FORSYTH COUNTY, Ga. — The Forsyth County Board of Commissioners did not mince words in their opposition to the latest annexation request to cede land to Cumming for a commercial development.
At their Feb. 9 work session commissioners approved a formal letter opposing a request by Corridor Properties to annex two parcels totaling 21 acres along Antioch Road contiguous with two other tracts previously acquired by the City of Cumming.
State law allows the county to oppose any annexation bid if it presents a significantly different land use or an increase in density or infrastructure demands. County officials are arguing the request presents all three issues.
Corridor Properties’ proposal would rezone the site from A1, agricultural district, to highway business designation to include a contractor business, including an office, shop and a storage yard for vehicles and equipment.
“This is the wrong product for the wrong place,” District 1 Commissioner Molly Cooper, who represents the area, said.
The county’s letter argues the proposed development substantially alters the property’s current use, it does not comply with Forsyth County’s Unified Development Code and is inconsistent with its future land-use plan. It also states the county will still be charged with maintaining Antioch Road, and it was not designed to accommodate the vehicles the proposed business will use.
Cooper said the property sits within a residential zone, and the open storage of the business will be “visually offensive” to neighbors.
Commission Chair Cindy Jones Mills also had concerns of runoff into a creek on the property.
The county’s land use plan outlines that any future commercial development should be located within a node or the Coal Mountain Overlay, and the parcels being considered in the annexation are not, County Attorney Ken Jarrad said. The land use plan also directs that commercial uses outside of nodes should be limited to commercial corridors and at or adjacent to major intersections. The properties do not fit either of those criteria, he said.
It is unlikely the county’s opposition will stop the annexation, but it could make the development a bit more palatable to county officials.
Jarrard said with the county’s resistance, an arbitration panel will be formed and comprised of county and Cumming officials. But in most situations, he said, the panel is not established to stop annexation, rather, its aim is to mitigate the impacts of the land transfer.
The move sparked a larger conversation on how the county can inform homeowners about annexation requests in their area. Annexation proposals go through the City of Cumming’s public participation process, and Mills said nearby residents are unaware of the requests.

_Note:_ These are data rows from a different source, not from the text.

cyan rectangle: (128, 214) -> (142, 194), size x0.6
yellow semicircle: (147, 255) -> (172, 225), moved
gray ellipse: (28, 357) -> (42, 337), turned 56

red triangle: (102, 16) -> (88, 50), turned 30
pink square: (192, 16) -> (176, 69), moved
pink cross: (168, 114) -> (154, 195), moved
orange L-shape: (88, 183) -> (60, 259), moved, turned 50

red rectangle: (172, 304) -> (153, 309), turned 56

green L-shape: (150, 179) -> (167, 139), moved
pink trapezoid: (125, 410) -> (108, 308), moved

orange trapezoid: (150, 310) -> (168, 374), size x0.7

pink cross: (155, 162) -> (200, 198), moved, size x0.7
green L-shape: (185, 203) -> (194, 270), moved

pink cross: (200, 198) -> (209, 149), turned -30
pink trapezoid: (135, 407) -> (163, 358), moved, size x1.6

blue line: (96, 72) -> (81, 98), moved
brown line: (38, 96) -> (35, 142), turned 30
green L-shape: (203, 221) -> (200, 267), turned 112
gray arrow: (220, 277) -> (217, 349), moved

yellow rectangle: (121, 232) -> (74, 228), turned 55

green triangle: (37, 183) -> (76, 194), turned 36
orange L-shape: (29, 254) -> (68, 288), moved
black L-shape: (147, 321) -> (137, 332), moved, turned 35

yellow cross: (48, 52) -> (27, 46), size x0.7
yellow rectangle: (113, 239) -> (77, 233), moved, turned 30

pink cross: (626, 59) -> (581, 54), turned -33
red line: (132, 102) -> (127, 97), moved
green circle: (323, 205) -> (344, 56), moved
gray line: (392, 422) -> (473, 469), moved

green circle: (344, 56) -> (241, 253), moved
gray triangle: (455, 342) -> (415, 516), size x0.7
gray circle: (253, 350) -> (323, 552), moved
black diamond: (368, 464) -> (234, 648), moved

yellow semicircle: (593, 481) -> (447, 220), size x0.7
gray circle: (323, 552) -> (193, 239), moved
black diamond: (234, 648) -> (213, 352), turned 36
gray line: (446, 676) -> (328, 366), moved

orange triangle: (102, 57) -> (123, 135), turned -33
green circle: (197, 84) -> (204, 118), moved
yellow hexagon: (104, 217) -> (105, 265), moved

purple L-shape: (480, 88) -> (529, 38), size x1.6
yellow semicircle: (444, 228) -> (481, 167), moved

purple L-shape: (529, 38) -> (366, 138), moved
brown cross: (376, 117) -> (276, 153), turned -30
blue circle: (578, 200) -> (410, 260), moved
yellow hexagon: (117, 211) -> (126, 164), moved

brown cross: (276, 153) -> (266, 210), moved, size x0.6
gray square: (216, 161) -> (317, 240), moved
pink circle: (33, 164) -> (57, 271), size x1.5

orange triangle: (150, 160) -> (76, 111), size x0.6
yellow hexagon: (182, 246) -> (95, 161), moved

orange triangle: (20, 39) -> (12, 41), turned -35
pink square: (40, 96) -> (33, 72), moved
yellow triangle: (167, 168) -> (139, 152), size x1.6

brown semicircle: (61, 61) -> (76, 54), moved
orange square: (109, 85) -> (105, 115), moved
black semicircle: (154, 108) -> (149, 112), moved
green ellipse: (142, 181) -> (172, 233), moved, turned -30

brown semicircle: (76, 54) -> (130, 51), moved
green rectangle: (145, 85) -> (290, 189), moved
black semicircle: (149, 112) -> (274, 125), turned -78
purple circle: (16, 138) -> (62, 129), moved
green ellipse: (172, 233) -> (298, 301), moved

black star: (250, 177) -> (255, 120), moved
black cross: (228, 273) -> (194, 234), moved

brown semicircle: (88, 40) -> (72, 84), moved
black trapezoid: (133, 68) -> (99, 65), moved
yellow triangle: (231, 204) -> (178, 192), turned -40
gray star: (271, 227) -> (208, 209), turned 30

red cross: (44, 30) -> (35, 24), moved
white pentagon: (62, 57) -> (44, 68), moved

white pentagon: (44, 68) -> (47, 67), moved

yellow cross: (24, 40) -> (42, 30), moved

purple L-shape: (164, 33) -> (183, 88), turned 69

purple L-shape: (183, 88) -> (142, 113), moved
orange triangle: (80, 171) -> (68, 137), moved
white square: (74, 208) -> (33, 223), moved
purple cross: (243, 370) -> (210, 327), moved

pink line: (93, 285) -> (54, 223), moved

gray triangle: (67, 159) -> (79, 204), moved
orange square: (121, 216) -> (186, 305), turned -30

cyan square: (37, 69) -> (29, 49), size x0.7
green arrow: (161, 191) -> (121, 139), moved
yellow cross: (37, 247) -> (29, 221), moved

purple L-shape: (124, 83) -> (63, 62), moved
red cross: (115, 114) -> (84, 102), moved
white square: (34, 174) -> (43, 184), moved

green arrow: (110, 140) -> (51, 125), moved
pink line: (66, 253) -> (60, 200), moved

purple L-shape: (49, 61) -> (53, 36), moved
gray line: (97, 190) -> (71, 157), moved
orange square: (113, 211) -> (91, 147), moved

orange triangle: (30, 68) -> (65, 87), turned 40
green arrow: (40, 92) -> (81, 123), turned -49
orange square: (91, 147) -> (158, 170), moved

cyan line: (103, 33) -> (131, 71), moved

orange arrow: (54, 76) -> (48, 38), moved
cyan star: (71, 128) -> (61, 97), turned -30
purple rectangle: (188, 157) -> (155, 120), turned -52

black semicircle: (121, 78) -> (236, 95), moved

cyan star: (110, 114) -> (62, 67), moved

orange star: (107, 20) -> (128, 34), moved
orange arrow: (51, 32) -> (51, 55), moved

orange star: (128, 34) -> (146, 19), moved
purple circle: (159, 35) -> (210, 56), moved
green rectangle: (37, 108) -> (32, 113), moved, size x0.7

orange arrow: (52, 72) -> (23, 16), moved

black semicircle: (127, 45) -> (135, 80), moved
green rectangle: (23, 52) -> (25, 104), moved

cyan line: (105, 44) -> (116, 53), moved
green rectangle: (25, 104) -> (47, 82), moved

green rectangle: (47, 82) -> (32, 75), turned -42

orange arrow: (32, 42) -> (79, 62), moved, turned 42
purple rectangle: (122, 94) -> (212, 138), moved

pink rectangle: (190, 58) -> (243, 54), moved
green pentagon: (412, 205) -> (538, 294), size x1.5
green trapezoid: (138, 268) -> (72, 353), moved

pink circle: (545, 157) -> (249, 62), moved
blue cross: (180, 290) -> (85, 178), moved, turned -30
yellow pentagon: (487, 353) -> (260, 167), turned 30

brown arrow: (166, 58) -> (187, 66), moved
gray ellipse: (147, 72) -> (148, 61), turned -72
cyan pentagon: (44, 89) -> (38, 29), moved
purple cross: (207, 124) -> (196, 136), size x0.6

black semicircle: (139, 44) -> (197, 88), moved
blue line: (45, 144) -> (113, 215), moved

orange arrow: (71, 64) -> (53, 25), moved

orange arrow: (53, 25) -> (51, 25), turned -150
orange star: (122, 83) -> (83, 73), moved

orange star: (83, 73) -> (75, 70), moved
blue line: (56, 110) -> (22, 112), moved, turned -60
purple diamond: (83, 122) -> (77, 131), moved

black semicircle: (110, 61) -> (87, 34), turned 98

Mills suggested the county begin holding town hall meetings for all annexation requests, which could include information on prior cases and their impacts.
Board members also took the opportunity to throw a few jabs at Cumming.
Mills said the county attempted to begin talks with Cumming Mayor Troy Brumbalow about honoring Forsyth County’s land use plans with annexation requests, but those efforts “didn’t work out at all.”
Commissioner Laura Semanson said annexations weren’t an issue until recent elections, and they have been “rapid-fire” ever since. They also allow developers to skirt regulations Forsyth County residents asked the board to create, she said.
“This is such an unbalanced system, and it does not serve the people,” Semanson said.
The latest annexation request is one of over half a dozen that have come before the board in recent years, and several have been met with opposition from the county.
In 2020, Forsyth County fielded annexation requests for approximately 11 acres of Buford Highway to make way for a Cadillac dealership and for 54 acres east of Cumming’s city limits near Lake Lanier.